#### What you should do:
Each line below containing the word "value" needs to be shown.

[Structured page parsing data]
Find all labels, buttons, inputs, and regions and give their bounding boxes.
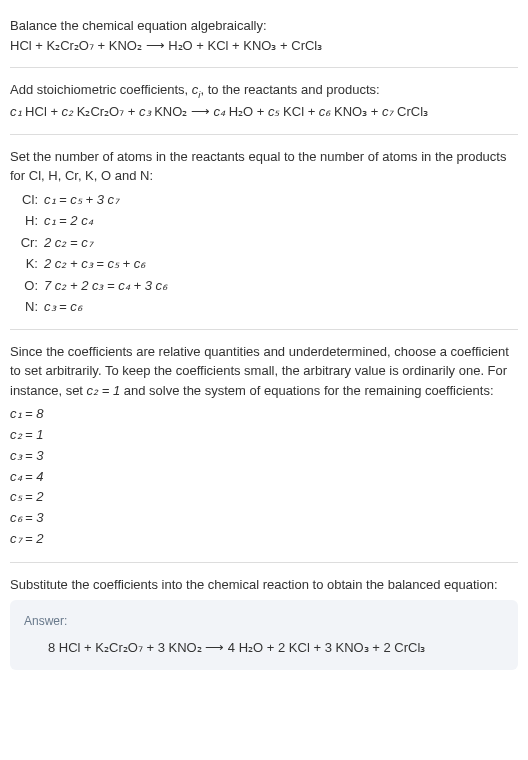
atom-eq: c₁ = c₅ + 3 c₇ — [44, 190, 518, 210]
coeff-value: c₄ = 4 — [10, 467, 518, 488]
divider — [10, 134, 518, 135]
stoich-heading: Add stoichiometric coefficients, ci, to … — [10, 80, 518, 102]
answer-label: Answer: — [24, 612, 504, 630]
atom-eq: 7 c₂ + 2 c₃ = c₄ + 3 c₆ — [44, 276, 518, 296]
solve-text-b: and solve the system of equations for th… — [120, 383, 493, 398]
atoms-section: Set the number of atoms in the reactants… — [10, 139, 518, 325]
reagent-2: K₂Cr₂O₇ + — [73, 104, 139, 119]
stoich-ci: ci — [192, 82, 201, 97]
intro-line1: Balance the chemical equation algebraica… — [10, 16, 518, 36]
coef-c4: c₄ — [214, 104, 226, 119]
coeff-value: c₅ = 2 — [10, 487, 518, 508]
reagent-6: KNO₃ + — [330, 104, 382, 119]
atom-eq: c₁ = 2 c₄ — [44, 211, 518, 231]
stoich-text-b: , to the reactants and products: — [201, 82, 380, 97]
reagent-1: HCl + — [22, 104, 62, 119]
substitute-section: Substitute the coefficients into the che… — [10, 567, 518, 678]
answer-box: Answer: 8 HCl + K₂Cr₂O₇ + 3 KNO₂ ⟶ 4 H₂O… — [10, 600, 518, 670]
stoich-section: Add stoichiometric coefficients, ci, to … — [10, 72, 518, 130]
atoms-heading: Set the number of atoms in the reactants… — [10, 147, 518, 186]
coef-c5: c₅ — [268, 104, 280, 119]
coefficients-list: c₁ = 8 c₂ = 1 c₃ = 3 c₄ = 4 c₅ = 2 c₆ = … — [10, 404, 518, 550]
coeff-value: c₇ = 2 — [10, 529, 518, 550]
coef-c2: c₂ — [62, 104, 74, 119]
atoms-table: Cl: c₁ = c₅ + 3 c₇ H: c₁ = 2 c₄ Cr: 2 c₂… — [10, 190, 518, 317]
divider — [10, 562, 518, 563]
reagent-4: H₂O + — [225, 104, 268, 119]
intro-equation: HCl + K₂Cr₂O₇ + KNO₂ ⟶ H₂O + KCl + KNO₃ … — [10, 36, 518, 56]
reagent-7: CrCl₃ — [393, 104, 428, 119]
atom-elem: H: — [10, 211, 38, 231]
coef-c6: c₆ — [319, 104, 331, 119]
atom-elem: Cl: — [10, 190, 38, 210]
intro-section: Balance the chemical equation algebraica… — [10, 8, 518, 63]
reagent-3: KNO₂ ⟶ — [151, 104, 214, 119]
coeff-value: c₃ = 3 — [10, 446, 518, 467]
coef-c1: c₁ — [10, 104, 22, 119]
atom-eq: 2 c₂ + c₃ = c₅ + c₆ — [44, 254, 518, 274]
divider — [10, 67, 518, 68]
atom-elem: K: — [10, 254, 38, 274]
divider — [10, 329, 518, 330]
solve-text: Since the coefficients are relative quan… — [10, 342, 518, 401]
stoich-equation: c₁ HCl + c₂ K₂Cr₂O₇ + c₃ KNO₂ ⟶ c₄ H₂O +… — [10, 102, 518, 122]
atom-eq: c₃ = c₆ — [44, 297, 518, 317]
atom-elem: Cr: — [10, 233, 38, 253]
coef-c3: c₃ — [139, 104, 151, 119]
stoich-text-a: Add stoichiometric coefficients, — [10, 82, 192, 97]
atom-elem: N: — [10, 297, 38, 317]
atom-elem: O: — [10, 276, 38, 296]
coeff-value: c₆ = 3 — [10, 508, 518, 529]
atom-eq: 2 c₂ = c₇ — [44, 233, 518, 253]
answer-equation: 8 HCl + K₂Cr₂O₇ + 3 KNO₂ ⟶ 4 H₂O + 2 KCl… — [24, 638, 504, 658]
coeff-value: c₁ = 8 — [10, 404, 518, 425]
substitute-text: Substitute the coefficients into the che… — [10, 575, 518, 595]
solve-section: Since the coefficients are relative quan… — [10, 334, 518, 558]
coeff-value: c₂ = 1 — [10, 425, 518, 446]
reagent-5: KCl + — [279, 104, 318, 119]
coef-c7: c₇ — [382, 104, 394, 119]
solve-c2eq: c₂ = 1 — [87, 383, 121, 398]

#### Final answer:
coeff-value: c₄ = 4 — [10, 467, 518, 488]
coeff-value: c₅ = 2 — [10, 487, 518, 508]
coeff-value: c₇ = 2 — [10, 529, 518, 550]
coeff-value: c₃ = 3 — [10, 446, 518, 467]
coeff-value: c₆ = 3 — [10, 508, 518, 529]
coeff-value: c₁ = 8 — [10, 404, 518, 425]
coeff-value: c₂ = 1 — [10, 425, 518, 446]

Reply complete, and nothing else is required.